DIRECTIONS -
All of the records that follow need to be copied word for word, without the pictures.

──────────────────────────────

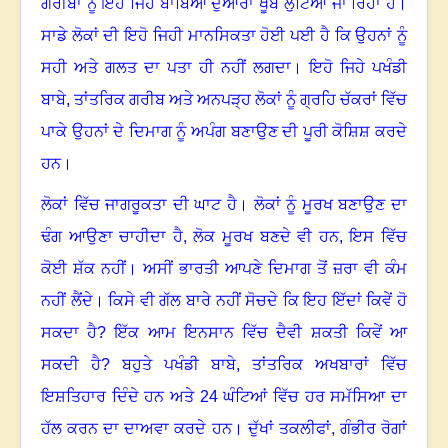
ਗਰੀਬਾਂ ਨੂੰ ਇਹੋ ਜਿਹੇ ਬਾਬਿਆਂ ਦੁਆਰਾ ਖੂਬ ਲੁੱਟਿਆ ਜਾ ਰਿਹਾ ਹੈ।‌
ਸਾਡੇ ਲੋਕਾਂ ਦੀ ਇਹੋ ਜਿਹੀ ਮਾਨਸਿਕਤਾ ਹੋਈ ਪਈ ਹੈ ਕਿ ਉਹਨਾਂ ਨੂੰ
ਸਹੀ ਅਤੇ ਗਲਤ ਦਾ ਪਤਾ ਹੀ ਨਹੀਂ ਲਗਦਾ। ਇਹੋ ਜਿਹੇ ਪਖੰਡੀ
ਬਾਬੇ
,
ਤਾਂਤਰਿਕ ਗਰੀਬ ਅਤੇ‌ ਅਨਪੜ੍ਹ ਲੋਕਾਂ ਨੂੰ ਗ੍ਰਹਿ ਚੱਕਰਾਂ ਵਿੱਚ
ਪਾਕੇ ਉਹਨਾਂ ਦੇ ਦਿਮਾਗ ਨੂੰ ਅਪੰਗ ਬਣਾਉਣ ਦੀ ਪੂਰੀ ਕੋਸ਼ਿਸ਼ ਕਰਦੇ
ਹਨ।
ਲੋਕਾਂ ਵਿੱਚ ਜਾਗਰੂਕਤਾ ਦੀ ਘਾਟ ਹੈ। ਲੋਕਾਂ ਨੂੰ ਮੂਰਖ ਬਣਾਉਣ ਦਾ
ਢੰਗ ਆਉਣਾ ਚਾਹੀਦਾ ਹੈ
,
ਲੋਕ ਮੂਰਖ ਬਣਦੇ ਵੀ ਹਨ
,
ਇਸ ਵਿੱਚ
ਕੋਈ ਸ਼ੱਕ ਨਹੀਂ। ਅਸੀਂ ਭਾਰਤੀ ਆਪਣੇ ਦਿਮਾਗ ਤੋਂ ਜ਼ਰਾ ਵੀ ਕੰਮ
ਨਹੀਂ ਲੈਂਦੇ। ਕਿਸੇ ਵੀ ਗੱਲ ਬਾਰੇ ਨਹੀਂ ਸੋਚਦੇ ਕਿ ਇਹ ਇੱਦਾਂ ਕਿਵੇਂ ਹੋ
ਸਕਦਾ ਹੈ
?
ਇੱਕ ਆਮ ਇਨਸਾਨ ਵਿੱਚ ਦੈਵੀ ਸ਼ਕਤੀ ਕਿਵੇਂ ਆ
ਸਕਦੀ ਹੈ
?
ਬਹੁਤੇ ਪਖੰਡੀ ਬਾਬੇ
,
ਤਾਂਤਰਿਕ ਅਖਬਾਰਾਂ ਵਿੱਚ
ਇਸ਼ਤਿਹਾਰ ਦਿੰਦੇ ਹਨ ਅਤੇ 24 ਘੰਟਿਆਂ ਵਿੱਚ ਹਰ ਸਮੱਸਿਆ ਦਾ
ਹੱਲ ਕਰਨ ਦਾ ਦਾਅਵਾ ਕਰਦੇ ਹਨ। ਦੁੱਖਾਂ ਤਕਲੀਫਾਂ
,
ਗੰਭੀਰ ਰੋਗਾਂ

──────────────────────────────

ANSWER TO THIS EXERCISE -
ਗਰੀਬਾਂ ਨੂੰ ਇਹੋ ਜਿਹੇ ਬਾਬਿਆਂ ਦੁਆਰਾ ਖੂਬ ਲੁੱਟਿਆ ਜਾ ਰਿਹਾ ਹੈ।‌
ਸਾਡੇ ਲੋਕਾਂ ਦੀ ਇਹੋ ਜਿਹੀ ਮਾਨਸਿਕਤਾ ਹੋਈ ਪਈ ਹੈ ਕਿ ਉਹਨਾਂ ਨੂੰ
ਸਹੀ ਅਤੇ ਗਲਤ ਦਾ ਪਤਾ ਹੀ ਨਹੀਂ ਲਗਦਾ। ਇਹੋ ਜਿਹੇ ਪਖੰਡੀ
ਬਾਬੇ
,
ਤਾਂਤਰਿਕ ਗਰੀਬ ਅਤੇ‌ ਅਨਪੜ੍ਹ ਲੋਕਾਂ ਨੂੰ ਗ੍ਰਹਿ ਚੱਕਰਾਂ ਵਿੱਚ
ਪਾਕੇ ਉਹਨਾਂ ਦੇ ਦਿਮਾਗ ਨੂੰ ਅਪੰਗ ਬਣਾਉਣ ਦੀ ਪੂਰੀ ਕੋਸ਼ਿਸ਼ ਕਰਦੇ
ਹਨ।
ਲੋਕਾਂ ਵਿੱਚ ਜਾਗਰੂਕਤਾ ਦੀ ਘਾਟ ਹੈ। ਲੋਕਾਂ ਨੂੰ ਮੂਰਖ ਬਣਾਉਣ ਦਾ
ਢੰਗ ਆਉਣਾ ਚਾਹੀਦਾ ਹੈ
,
ਲੋਕ ਮੂਰਖ ਬਣਦੇ ਵੀ ਹਨ
,
ਇਸ ਵਿੱਚ
ਕੋਈ ਸ਼ੱਕ ਨਹੀਂ। ਅਸੀਂ ਭਾਰਤੀ ਆਪਣੇ ਦਿਮਾਗ ਤੋਂ ਜ਼ਰਾ ਵੀ ਕੰਮ
ਨਹੀਂ ਲੈਂਦੇ। ਕਿਸੇ ਵੀ ਗੱਲ ਬਾਰੇ ਨਹੀਂ ਸੋਚਦੇ ਕਿ ਇਹ ਇੱਦਾਂ ਕਿਵੇਂ ਹੋ
ਸਕਦਾ ਹੈ
?
ਇੱਕ ਆਮ ਇਨਸਾਨ ਵਿੱਚ ਦੈਵੀ ਸ਼ਕਤੀ ਕਿਵੇਂ ਆ
ਸਕਦੀ ਹੈ
?
ਬਹੁਤੇ ਪਖੰਡੀ ਬਾਬੇ
,
ਤਾਂਤਰਿਕ ਅਖਬਾਰਾਂ ਵਿੱਚ
ਇਸ਼ਤਿਹਾਰ ਦਿੰਦੇ ਹਨ ਅਤੇ 24 ਘੰਟਿਆਂ ਵਿੱਚ ਹਰ ਸਮੱਸਿਆ ਦਾ
ਹੱਲ ਕਰਨ ਦਾ ਦਾਅਵਾ ਕਰਦੇ ਹਨ। ਦੁੱਖਾਂ ਤਕਲੀਫਾਂ
,
ਗੰਭੀਰ ਰੋਗਾਂ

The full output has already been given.